In the aftermath, local people are expressing frustration at how the police acted, seemingly to inflame the situation, and that they later appeared to abandon the area to its fate.

Polls show trust in the police is falling, less than half of Londoners trust the Metropolitan police for example. For a section of youth and workers in Harehills, many from migrant or Black and Asian backgrounds, the police are definitely not seen as being there to serve in their interests. Likewise, underfunded and overstretched social services are seen by some as playing a repressive role.

The Socialist Party calls for fully funded public services. Under the democratic control of working-class communities, the police and other authorities could be made accountable to elected committees composed of representatives of trade unions and community groups. Services could be planned to meet need.

However, Leeds Labour council has carried out Tory austerity cuts. A new leisure centre, promised as a sweetener when the council wanted to build on the Fearnville playing fields, which the local community resisted, has still not even commenced construction. And just last month, the council voted to press on with closing Gipton North nursery, and exploring privatisation of Shepherd’s Lane, 2 of 3 council-run Little Owls Nurseries in the area.

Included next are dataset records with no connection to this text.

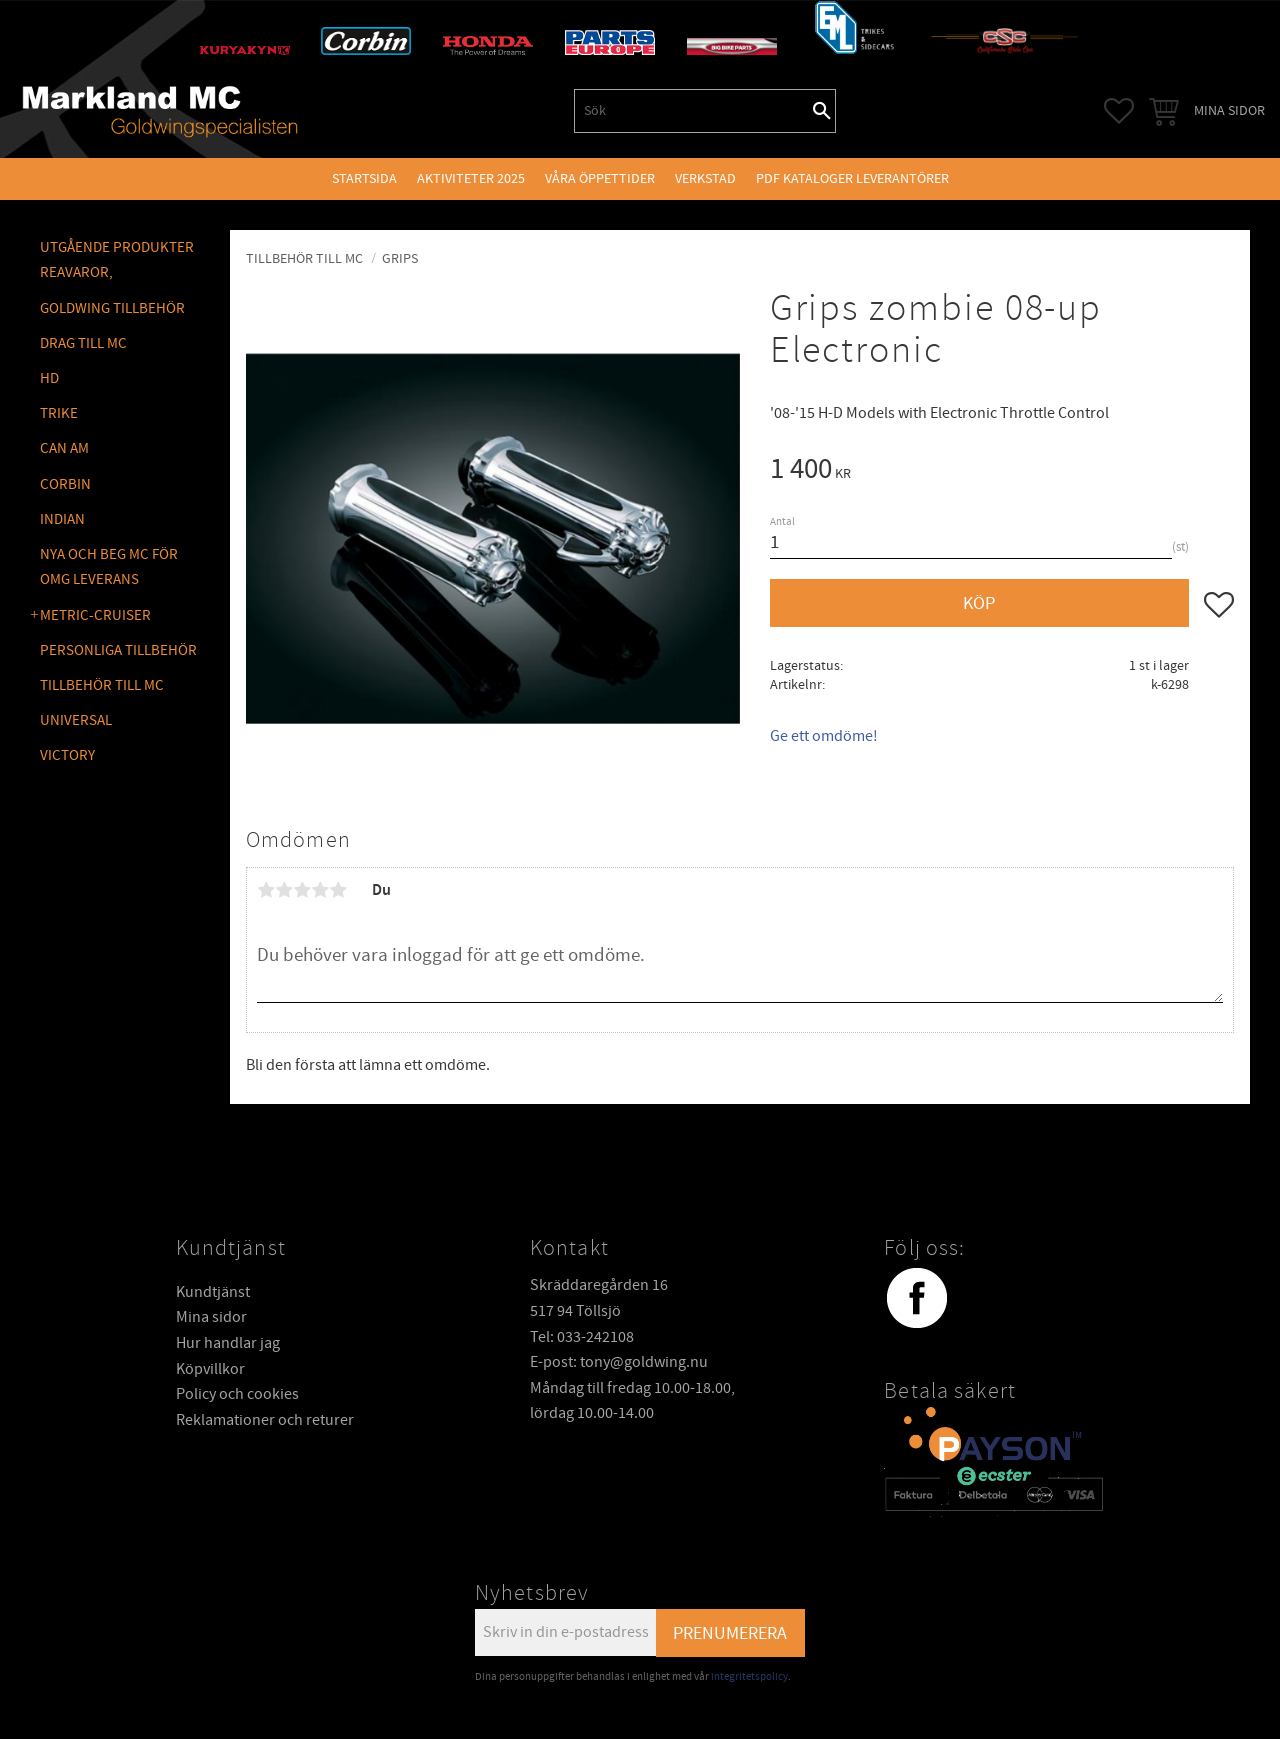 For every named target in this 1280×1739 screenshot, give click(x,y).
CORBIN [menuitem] (65, 484)
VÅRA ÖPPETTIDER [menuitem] (600, 178)
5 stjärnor (338, 890)
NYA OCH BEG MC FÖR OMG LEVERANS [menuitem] (109, 567)
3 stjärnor (302, 890)
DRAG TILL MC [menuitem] (83, 343)
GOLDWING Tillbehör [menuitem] (112, 308)
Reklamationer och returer (265, 1420)
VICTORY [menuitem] (67, 755)
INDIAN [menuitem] (62, 519)
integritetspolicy (749, 1676)
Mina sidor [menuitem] (1229, 110)
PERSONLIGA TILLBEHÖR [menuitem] (118, 650)
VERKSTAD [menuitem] (705, 178)
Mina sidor (211, 1317)
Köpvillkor (210, 1369)
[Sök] (822, 111)
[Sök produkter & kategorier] (692, 111)
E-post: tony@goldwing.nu (619, 1362)
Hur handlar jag (228, 1343)
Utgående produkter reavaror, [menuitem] (117, 260)
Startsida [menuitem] (364, 178)
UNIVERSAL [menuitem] (76, 720)
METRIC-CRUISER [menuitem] (95, 615)
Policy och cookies (237, 1394)
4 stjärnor (320, 890)
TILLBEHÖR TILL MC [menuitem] (102, 685)
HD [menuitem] (49, 378)
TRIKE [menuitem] (59, 413)
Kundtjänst (213, 1292)
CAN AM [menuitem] (64, 448)
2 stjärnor (284, 890)
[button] (1119, 111)
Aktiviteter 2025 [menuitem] (471, 178)
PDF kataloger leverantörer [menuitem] (852, 178)
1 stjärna (266, 890) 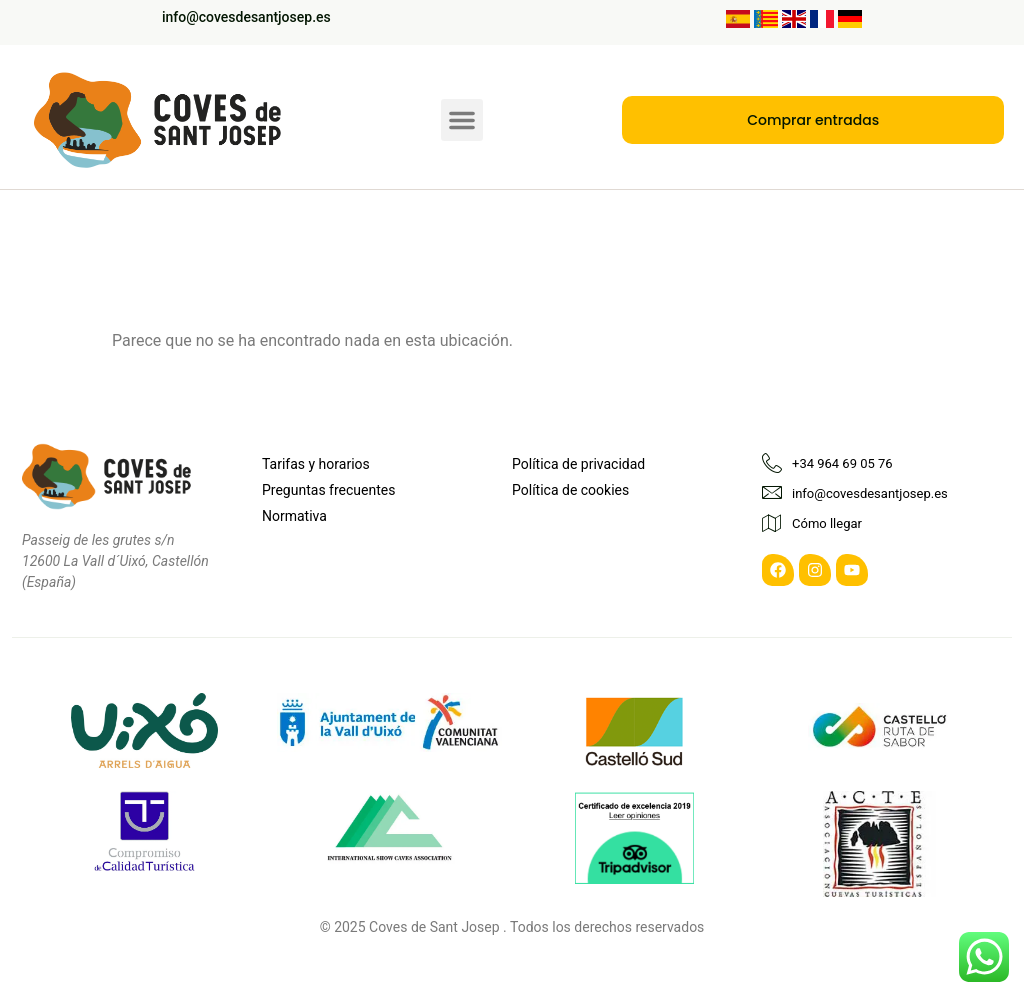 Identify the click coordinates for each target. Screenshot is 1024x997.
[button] (462, 114)
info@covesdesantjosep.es (246, 17) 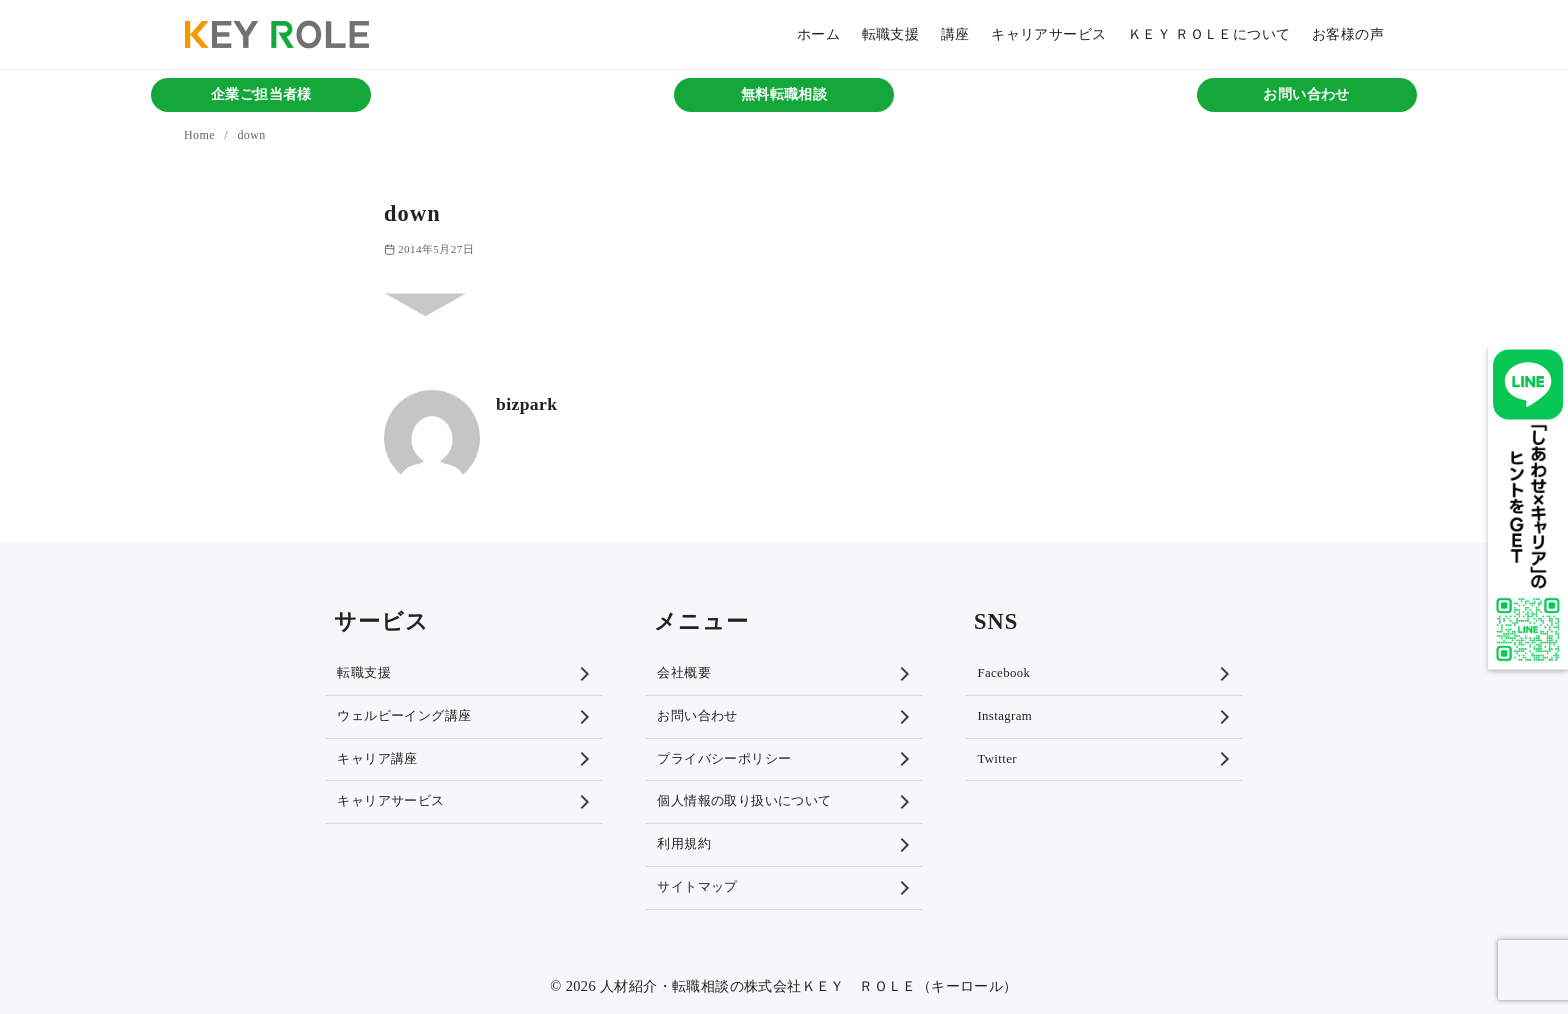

In the local elections, after years of Labour domination, a prominent Gaza campaigner, Mothin Ali, was elected as councillor for the area, standing for the Green Party.

Far-right groups attempted to jump on situation, distorting events to describe them as ‘the start of race riots in the UK’. They tried to inflame the situation with Islamophobic comments, including claiming Mothin was the instigator of the riots! Video footage clearly shows Mothin working with locals to stop people tipping bins and other rubbish onto the bus fires, and then helping local residents to put the fire out.

The Tommy Robinson-backed protest in nearby Gipton on the following Saturday, attempting to stoke divisions in our community, only attracted a handful. The far right, like the Labour-run council, has no answers to the underlying situation facing local people.

We need a council that fights for the resources our city needs. We need free childcare, decent jobs, affordable high-quality housing and more.

Green councillors have so far played a positive role in working with campaigners to Save Little Owls nursery, for example. How will they use their elected positions going forward to demand that the Labour council, now with a Labour government in Westminster, funds the services we need?

Events in Harehills show the huge accumulated anger that exists. That anger needs an expression through working-class struggle for all the things we need: decent homes, a real pay rise, a future for young people. A key part of that is a new mass party of the working class fighting for socialist change.

Talking to residents

I went down to talk to local people in the park the weekend after the riots. Around 15-20 people had gathered at a demo organised by the far right as an attempt to build racist and anti-immigrant tension.

The protest was largely ignored by the local community with everyone just going about their day as usual. Residents were out in the park, children playing and just getting on. There was some concern about people from outside the area coming in to try and stoke up trouble.

There’s concern that the council will use this as an excuse to hold up the building of the new leisure centre yet again. There’s anger that the local council-run nursery is being closed next month. Refugees are worried they are going to be deported, despite having nothing to do with the riots.

People feel abandoned by the police, council and government. A few people repeated a local saying: “Things are done to us and not with us.”